By Marc Jones

LONDON (Reuters) – Share markets cruised to a fifth straight day of gains on Friday and bonds headed for their best month since 2008, as a dip in the Fed’s favoured inflation gauge and a record monthly drop in euro zone inflation figures brought some end-of-quarter cheer.

An action-packed Q1 was drawing to a close with world stocks up 6%, government debt returning 4-5%, gold 8% higher, oil 8% lower and the dollar barely moved despite some recent banking scares.

Europe’s shares had been lifted 0.5% when euro zone data showed consumer prices there rising 6.9% after an 8.5% increase in February, representing the sharpest deceleration since Eurostat started collecting data in 1991.

Wall Street opened up almost as much after the February U.S. personal consumption expenditures (PCE) price index slowed to 5.0% from 5.3% with the so-called core number, which excludes volatile food and energy, nudging down to 4.6% from 4.7%.

“The brakes are on the economy, but slowly,” said Hans Peterson, the global head of asset allocation at SEB investment management. “So down the road we will have to see what the central banks do.”

A 2.5% rise for the week meant MSCI’s 47-country all world index was heading for its best week since January, while Asian equities had also notched up their first March gain in four years.

That part of the world has been lifted by China casting off its COVID restrictions this year. MSCI Asia ex-Japan has added 3.6% so far following its 12% sprint in the final quarter of 2022.

Japan’s Nikkei also jumped 1% on Friday,as inflation data for the capital Tokyo highlighted broadening price pressures, which in contrast to most other parts of the world is seen as a benefit after decades of deflation. [.T]

China and Hong Kong’s Hang Seng rose modestly too after China’s PMI data showed that the recovery in the services sector was gathering pace and manufacturing activity expanded faster than expected.

Investors were still cheered by internet giant Alibaba’s revamp plan which has seen its shares make a whopping 17% this week and been taken as a sign that Beijing’s regulatory crackdown might be over for now.

Fellow Chinese e-commerce firm JD.com Inc jumped 6% on Friday after it announced somewhat similar plans to spin off its property and industrial units. [.SS]

(Graphic: Shaky start – https://www.reuters.com/graphics/GLOBAL-MARKETS/Q1/byvrlmakrve/chart.gif)

CENTRAL FOCUS

Wall Street’s early rise came after gains for tech stocks but falls in regional bank shares on Thursday after Treasury Secretary Janet Yellen said banking rules needed to be re-examined in the wake of recent turmoil.

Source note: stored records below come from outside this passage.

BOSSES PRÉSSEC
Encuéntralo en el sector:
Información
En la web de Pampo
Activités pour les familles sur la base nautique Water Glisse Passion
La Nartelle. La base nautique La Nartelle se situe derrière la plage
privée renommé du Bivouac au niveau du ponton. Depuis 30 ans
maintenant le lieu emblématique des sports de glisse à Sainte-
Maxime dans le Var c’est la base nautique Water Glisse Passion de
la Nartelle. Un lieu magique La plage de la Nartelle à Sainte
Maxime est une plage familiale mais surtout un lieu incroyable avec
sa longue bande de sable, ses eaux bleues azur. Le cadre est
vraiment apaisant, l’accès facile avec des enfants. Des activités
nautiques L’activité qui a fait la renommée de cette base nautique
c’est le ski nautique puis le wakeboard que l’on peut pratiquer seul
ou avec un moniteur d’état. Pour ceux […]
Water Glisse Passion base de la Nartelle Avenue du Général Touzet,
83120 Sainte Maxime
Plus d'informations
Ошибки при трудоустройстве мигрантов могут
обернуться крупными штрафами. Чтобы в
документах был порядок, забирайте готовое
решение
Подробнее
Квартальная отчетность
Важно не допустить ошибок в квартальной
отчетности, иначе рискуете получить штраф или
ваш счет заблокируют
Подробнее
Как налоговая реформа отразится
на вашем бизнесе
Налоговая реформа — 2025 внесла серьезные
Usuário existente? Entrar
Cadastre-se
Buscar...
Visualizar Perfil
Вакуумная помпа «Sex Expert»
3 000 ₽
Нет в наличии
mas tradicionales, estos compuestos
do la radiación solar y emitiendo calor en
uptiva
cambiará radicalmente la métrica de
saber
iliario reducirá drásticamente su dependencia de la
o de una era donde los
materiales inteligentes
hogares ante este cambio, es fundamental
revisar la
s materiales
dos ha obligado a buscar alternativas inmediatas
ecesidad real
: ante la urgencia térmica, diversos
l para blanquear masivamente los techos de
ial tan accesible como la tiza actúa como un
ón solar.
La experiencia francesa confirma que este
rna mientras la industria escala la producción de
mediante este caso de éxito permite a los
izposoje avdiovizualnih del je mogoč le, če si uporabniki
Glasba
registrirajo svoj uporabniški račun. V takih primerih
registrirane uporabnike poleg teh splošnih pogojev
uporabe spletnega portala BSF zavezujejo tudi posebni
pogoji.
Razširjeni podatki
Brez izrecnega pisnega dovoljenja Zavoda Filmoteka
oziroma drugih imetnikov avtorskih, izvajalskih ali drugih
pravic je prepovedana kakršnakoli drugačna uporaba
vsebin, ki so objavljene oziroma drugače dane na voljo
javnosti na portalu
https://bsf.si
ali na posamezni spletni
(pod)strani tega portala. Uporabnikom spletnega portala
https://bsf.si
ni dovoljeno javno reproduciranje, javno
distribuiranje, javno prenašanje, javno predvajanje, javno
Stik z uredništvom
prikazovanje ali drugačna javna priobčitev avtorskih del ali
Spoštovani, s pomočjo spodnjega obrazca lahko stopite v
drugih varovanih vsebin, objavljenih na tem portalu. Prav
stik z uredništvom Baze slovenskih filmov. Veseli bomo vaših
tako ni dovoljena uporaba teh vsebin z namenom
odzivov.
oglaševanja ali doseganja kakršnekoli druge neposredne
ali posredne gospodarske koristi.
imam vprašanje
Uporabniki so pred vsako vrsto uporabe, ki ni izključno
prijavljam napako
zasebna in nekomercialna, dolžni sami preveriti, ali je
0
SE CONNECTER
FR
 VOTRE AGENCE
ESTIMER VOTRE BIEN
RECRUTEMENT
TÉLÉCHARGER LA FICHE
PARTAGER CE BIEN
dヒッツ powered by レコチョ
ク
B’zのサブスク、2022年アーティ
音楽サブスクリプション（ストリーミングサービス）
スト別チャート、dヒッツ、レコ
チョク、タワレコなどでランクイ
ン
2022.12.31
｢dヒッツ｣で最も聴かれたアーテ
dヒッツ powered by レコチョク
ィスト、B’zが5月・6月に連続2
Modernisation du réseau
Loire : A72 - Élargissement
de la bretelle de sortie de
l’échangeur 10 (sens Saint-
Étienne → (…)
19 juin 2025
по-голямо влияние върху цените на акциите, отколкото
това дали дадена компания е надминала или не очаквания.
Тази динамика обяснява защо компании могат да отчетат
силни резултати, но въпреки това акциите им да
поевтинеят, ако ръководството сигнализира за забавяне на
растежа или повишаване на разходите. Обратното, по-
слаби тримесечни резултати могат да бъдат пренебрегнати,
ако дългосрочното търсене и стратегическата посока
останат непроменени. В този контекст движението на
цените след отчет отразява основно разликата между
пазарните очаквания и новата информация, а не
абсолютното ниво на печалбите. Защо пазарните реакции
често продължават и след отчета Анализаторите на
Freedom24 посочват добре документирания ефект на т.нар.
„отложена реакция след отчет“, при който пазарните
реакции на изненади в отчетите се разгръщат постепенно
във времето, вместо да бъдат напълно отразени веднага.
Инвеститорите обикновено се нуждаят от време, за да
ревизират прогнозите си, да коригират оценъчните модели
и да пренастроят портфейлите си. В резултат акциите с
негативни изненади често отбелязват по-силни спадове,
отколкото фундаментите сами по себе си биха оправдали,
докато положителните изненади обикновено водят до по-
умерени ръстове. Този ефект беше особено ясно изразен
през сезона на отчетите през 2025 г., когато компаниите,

Friday’s focus was back on the economy and what the inflation picture means for the Fed, the global economy and the creaky parts of the banking system following this month’s collapse of Silicon Valley bank and emergency takeover of Credit Suisse in Switzerland.

“The underlying source of these (banking market) stresses, which have to do with interest rates, inverted yield curves, etc., is still with us, so these stress factors have not gone away. I suspect we will see bouts of volatility in markets during 2023,” said Herald van der Linde, head of equity strategy for Asia at HSBC.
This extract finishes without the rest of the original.